Sarizotan (3, 10 mg/kg, po) at the higher dose slightly decreases 5-HT in the striatum and its metabolite 5-HIAA in frontal cortex and hippocampus. Sarizotan (10 mg/kg, po) substantially increases the DA metabolites DOPAC and HVA in the striatum and frontal cortex[1]. Sarizotan represents a new approach for the treatment of extrapyramidal motor complications such as l-DOPA-induced dyskinesia in Parkinson’s disease[1]. Sarizotan (10 ng and 1 μg, local administration) attenuates levodopa-induced dyskinesias in 6-OHDA-lesioned rats[2]. Animal Model: Male Sprague-Dawley rats weighing 220-240 g (exhibiting a vigorous rotational response)[2]. Dosage: 1 ng, 10 ng and 1 μg in 0.3 μL solution.

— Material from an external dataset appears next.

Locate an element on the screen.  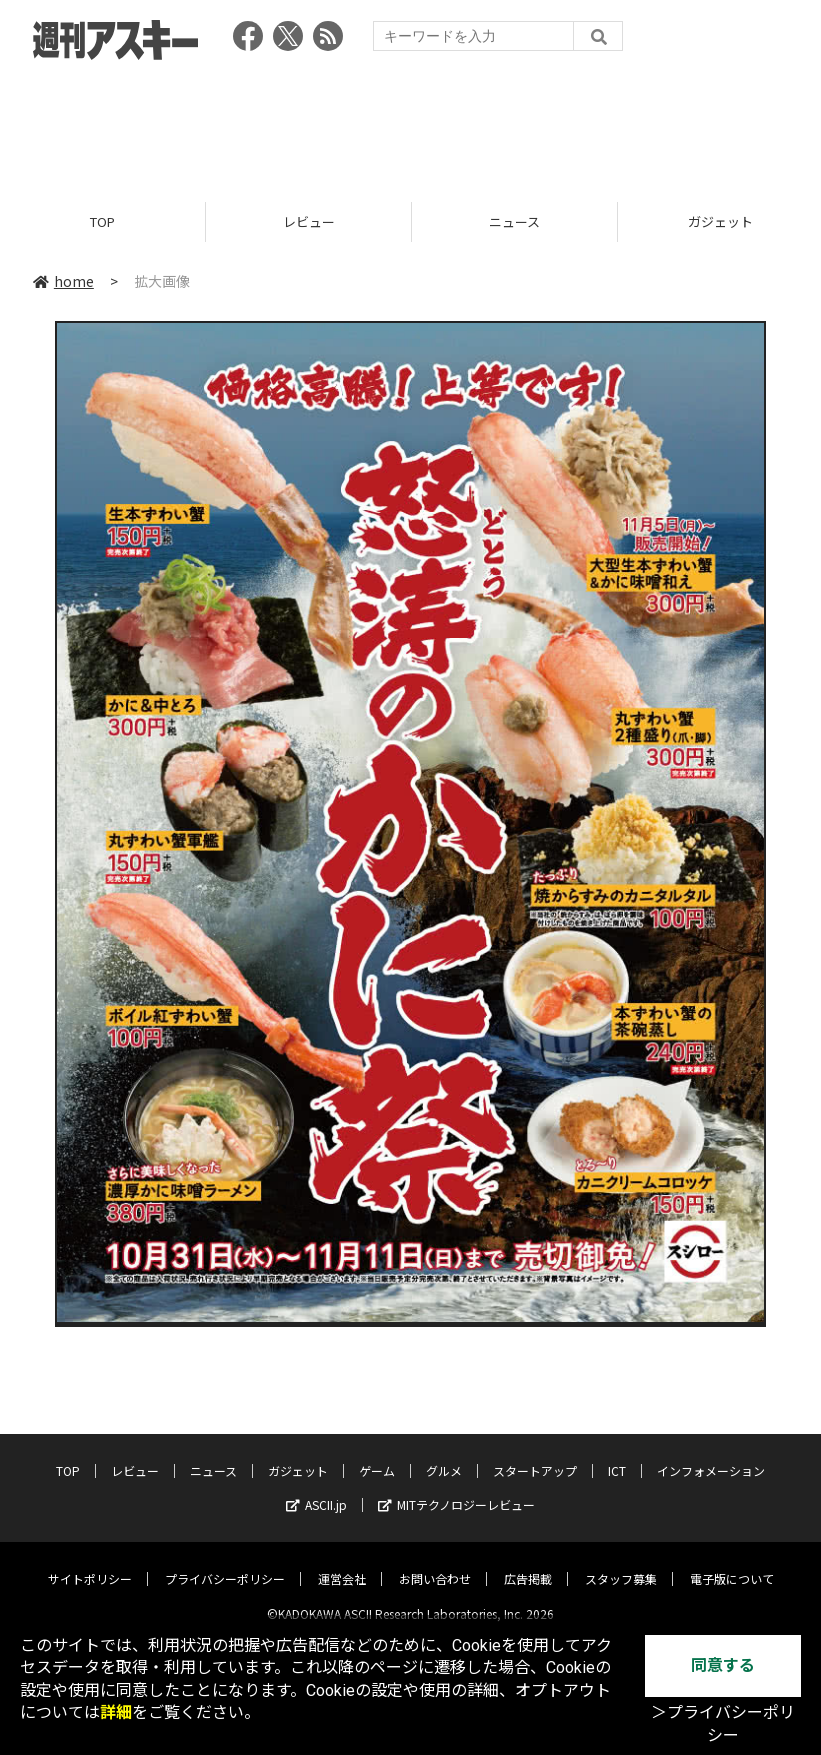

Administration: Administered via an injection cannula inserted to the guide cannula through the STN (V -8.4 mm from skull) with the injection cannula connected to a 10-μL syringe and mounted on a microinfusion pump for 22 consecutive days. Result: On day 23, the subthalamic administration of Sarizotan at the higher doses tested (10 ng and 1 μg) significantly decreased the total dyskinesia score in levodopa-treated rats in comparison with the rats treated only with levodopa (p<0.05, p<0.01, respectively).